Cylaris Fat Burner Review and Information
Cylaris, according to the Web site I visited, “is being heralded as the world’s strongest weight-loss formula.”
Yeah, yeah. If I had a dime for every time I heard that one.
Sure, Cylaris is being heralded as a weight loss miracle… by the folks trying to sell you the stuff. The Food and Drug Administration or the Federal Trade Commission might have other ideas.
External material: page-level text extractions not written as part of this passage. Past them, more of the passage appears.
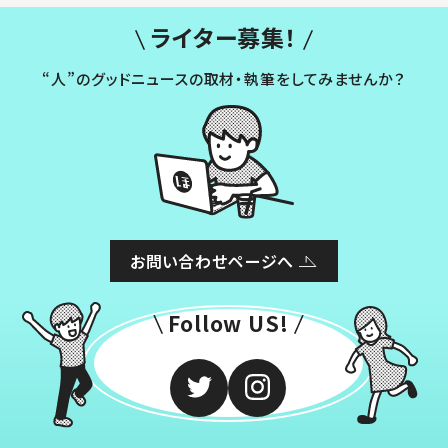
ライター募集！
“人”のグッドニュースの取材・執筆をしてみませんか？
お問い合わせページへ
Follow US!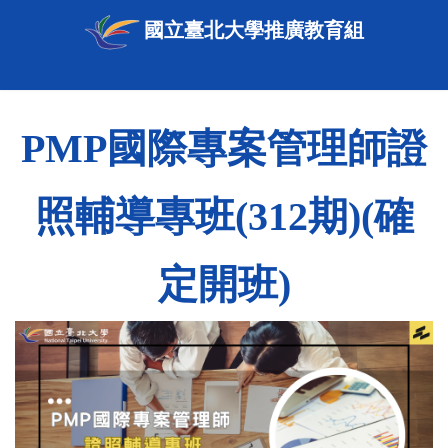
國立臺北大學推廣教育組
PMP國際專案管理師證
照輔導專班(312期)(確
定開班)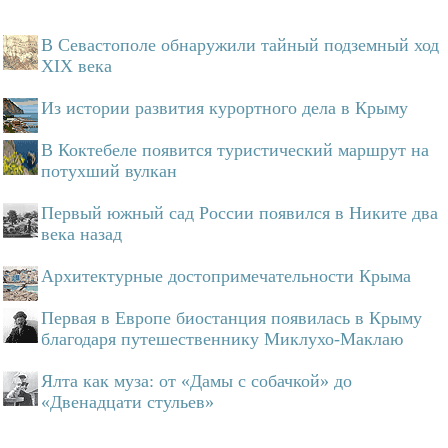
В Севастополе обнаружили тайный подземный ход
XIX века
Из истории развития курортного дела в Крыму
В Коктебеле появится туристический маршрут на
потухший вулкан
Первый южный сад России появился в Никите два
века назад
Архитектурные достопримечательности Крыма
Первая в Европе биостанция появилась в Крыму
благодаря путешественнику Миклухо-Маклаю
Ялта как муза: от «Дамы с собачкой» до
«Двенадцати стульев»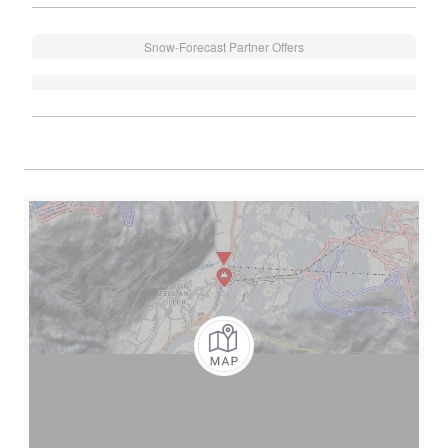
Snow-Forecast Partner Offers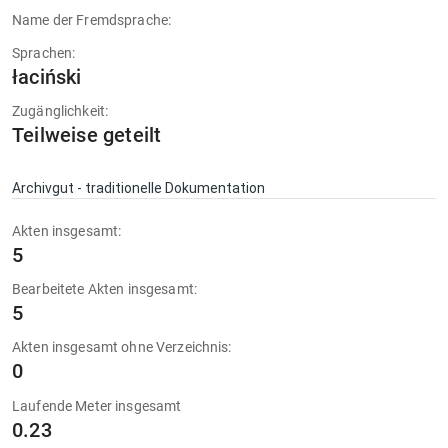
Name der Fremdsprache:
Sprachen:
łaciński
Zugänglichkeit:
Teilweise geteilt
Archivgut - traditionelle Dokumentation
Akten insgesamt:
5
Bearbeitete Akten insgesamt:
5
Akten insgesamt ohne Verzeichnis:
0
Laufende Meter insgesamt
0.23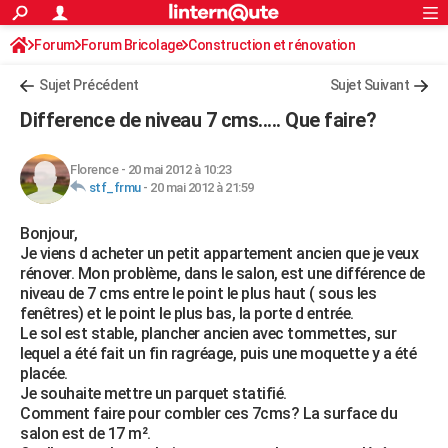
ACTUALITÉS
Forum
Forum Bricolage
Connexion
Construction et rénovation
S'inscrire
Rechercher
Société
Education
Villes
Politique
Faits Divers
Monde
+
SPORT
Sujet Précédent
Sujet Suivant
Football
Cyclisme
Forum
Coupe du monde 2026
Tennis
Rugby
CULTURE
Difference de niveau 7 cms..... Que faire?
TNT
Cinéma
Musique
Programme TV
Streaming
Sorties cinéma
+
FINANCE
Florence
-
20 mai 2012 à 10:23
Impôts
Immobilier
Banque
Crédit
Retraite
Epargne
Risques naturels par ville
Assurance
AUTO
stf_frmu
-
20 mai 2012 à 21:59
Réserver un essai
Berlines
Forum auto
Essais
Citadines
SUV
+
HIGH-TECH
Bonjour,
Je viens d acheter un petit appartement ancien que je veux
Meilleur smartphone
Ordinateurs
Guide high-tech
Mobiles
Internet
Jeux vidéo
+
BRICOLAGE
rénover. Mon problème, dans le salon, est une différence de
niveau de 7 cms entre le point le plus haut ( sous les
Aménagement intérieur
Cuisine
Jardinage
+
Forum
Extérieur
Salle de bains
Rangement
WEEK-END
fenêtres) et le point le plus bas, la porte d entrée.
Le sol est stable, plancher ancien avec tommettes, sur
Escapades
Expositions
Week-end nature
Guides de France
Patrimoine
Musées
+
LIFESTYLE
lequel a été fait un fin ragréage, puis une moquette y a été
placée.
Bien-être
Mode
+
Art de vivre
Loisirs
Modes de vie
SANTE
Je souhaite mettre un parquet statifié.
Comment faire pour combler ces 7cms? La surface du
Guide de la santé
Médicaments
+
Alimentation
Maladies
Sommeil
VOYAGE
salon est de 17 m².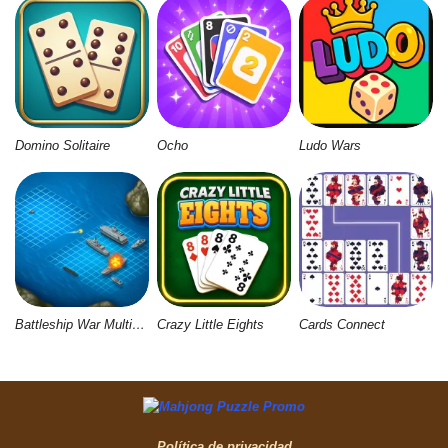
Domino Solitaire
Ocho
Ludo Wars
Battleship War Multiplayer
Crazy Little Eights
Cards Connect
Política de privacidad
OK… regardless of the usual “over-the-top advertising spiel”, I have to be fair and say that Cylaris does bode a closer look.
According to the product advertising, the crux of the product’s effectiveness lies with something called “Cissus quadrangularis”, also known as “veld grape.” It’s a plant indigenous to India, and used in Ayurvedic medicine for centuries. Research has shown it may have some benefit for bone healing and fracture repair.
Until a recently performed study, there was no data showing veld grape had any positive effects on weight loss.
And what about the study, referenced heavily in the Cylaris advertising literature?
The good news is that a couple of studies performed at the University of Yaoundé, Cameroon do validate this ingredient’s effectiveness for weight loss. It also appears to be helpful for lowering blood sugar levels, decreasing serum lipids and “improving cardiovascular risk factors.” (See Lipids Health Dis. 2007 Feb 4;6:4, Lipids Health Dis. 2006 Sep 2;5:24.).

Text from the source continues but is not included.